Он увидел голову мёртвого Мэрта, и первой его мыслью было то, что, зная его, он с самого начала их долгого знакомства хорошо различал в нём глубоко скрытое сущее, подлинное и совершенно противоположное тому, в чём тот старался выказывать себя, как бы играючи сословным поведением, исходившим из видовой круговой поруки, воспринимать которую полагалось в позолоте поддельной чести; – но однако же всей своей натурой он всегда сопротивлялся восприятию этого обманчивого и гадливого образа оборотня и даже готов был изо всех сил защищать его перед кем угодно исключительно в том его качестве, каким оно ему в очевидности представлялось и казалось верным; теперь же, понимая в нём, кажется, всё, он мгновенно уяснял и причину своего согласия на самообман; – она заключалась в его солидарном соучастии в той самой круговой поруке, покрываемой блестящей побрякушкой породной чести, что в пределах сословия, к которому он принадлежал, имело уже характер общий, касавшийся каждого его представителя и – от самого рождения…
Столь странное обрамление мысли, которую никак нельзя было назвать случайной из-за открывшегося основания для неё, не могло не выразиться сильнейшим возбуждением чувственности, смыкаемой со страхом, почти с ужасом, подступившими почти мгновенно, вследствие чего поэт оказался как бы в прострации или в лёгком недолгом беспамятстве, так что он еле устоял на ногах, что было замечено и штабс-ротмистром и наивно расценено им как непритворное сострадание, требующее соучастия, и он даже притронулся к локтю поэта, пытаясь поддержать его.
Конечно, Алексу оставалось лишь удовольствоваться этой своей короткой слабостью, нахлынувшей весьма кстати, поскольку в ней полностью упрятывалось его ночное общение с разбойниками.

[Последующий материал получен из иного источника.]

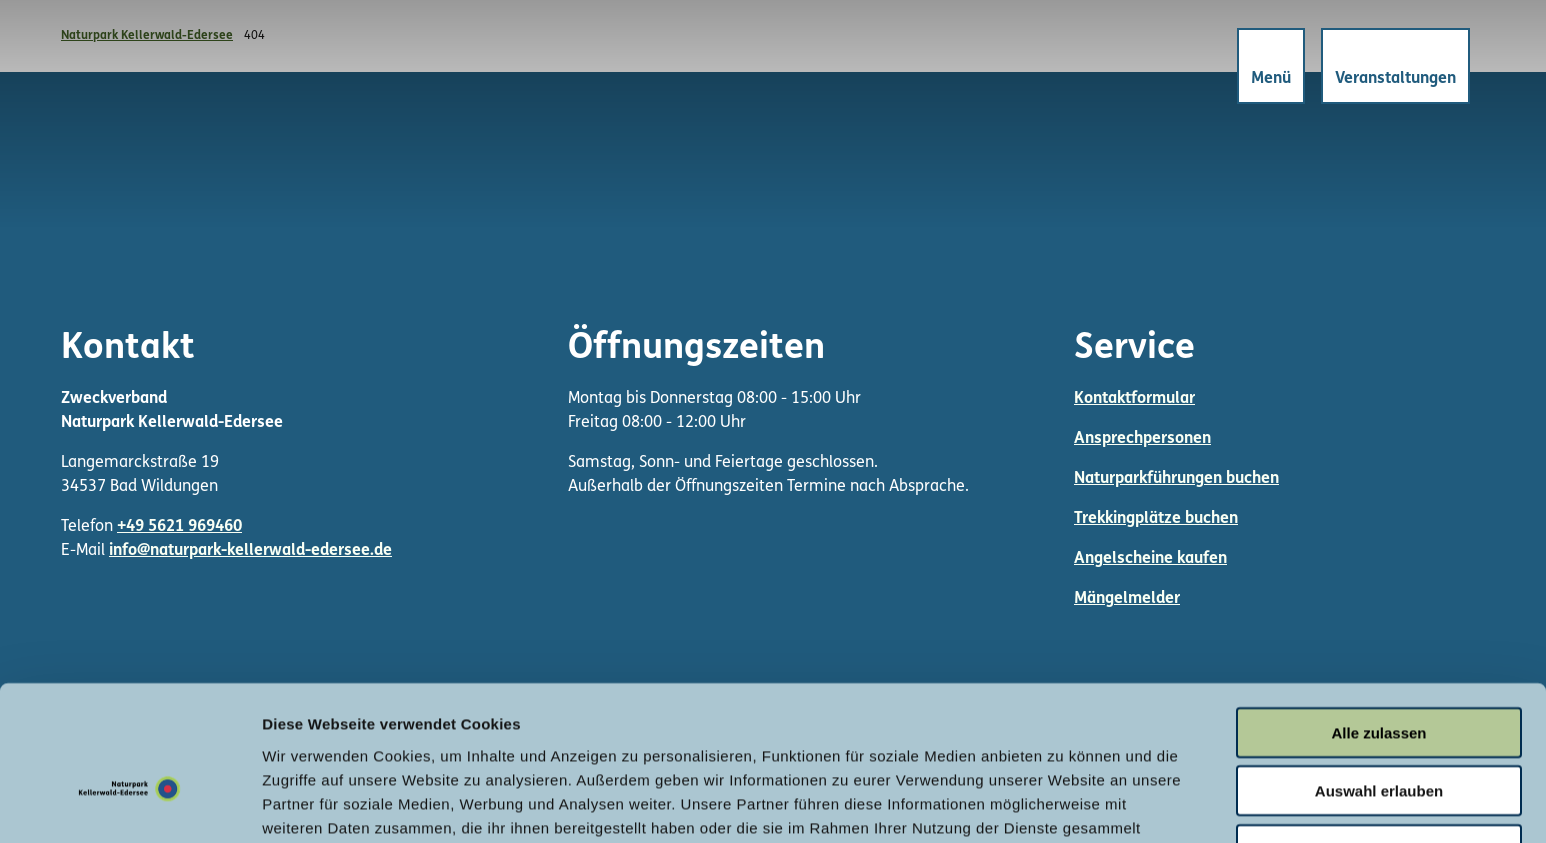  I want to click on Ablehnen, so click(1379, 736).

– Извините, – проговорил он, поправляя свои бакенбарды и шляпу. – Так неожиданно…
Всё вроде бы складывалось к тому, что данная встреча не могла вызвать ни тени подозрительности к одинокому путешественнику; однако тут же расчёты Алекса на то, чтобы с тем и разминуться с отрядом, оказались порушенными.
От соседней фуры к беседовавшим торопливым шагом двигался среднего роста и слегка упитанный немолодой человек в штатском – Лемовский.
– Ба, ба, ба! Кого вижу! – с энергическим задором восклицал тот, по-приятельски обнимая и слегка тормоша Алекса. – Вот случай! Только, пожалуй, огорчу вас…
– Здравствуйте, уважаемый! – мягко освобождаясь от объятий, говорил ему поэт, решив, что ситуация позволяет и ему держать себя в соответствующем тоне. – По виду, вы в добром здравии…
– Спасибо; в этом пожаловаться не могу, хотя… Да только так-то вот, на дороге… Не в моей власти…
– Я, право, совершенно не понимаю: вы лишь провожаете служивых?
– Если бы! Впрочем… Вы нам позволите? – обращался он уже к штабс-ротмистру, притом – на французском, беря Алекса под руку, что означало намерение поговорить с ним наедине, и, не дожидаясь разрешения Ирбицкого, отвёл его чуть в сторону.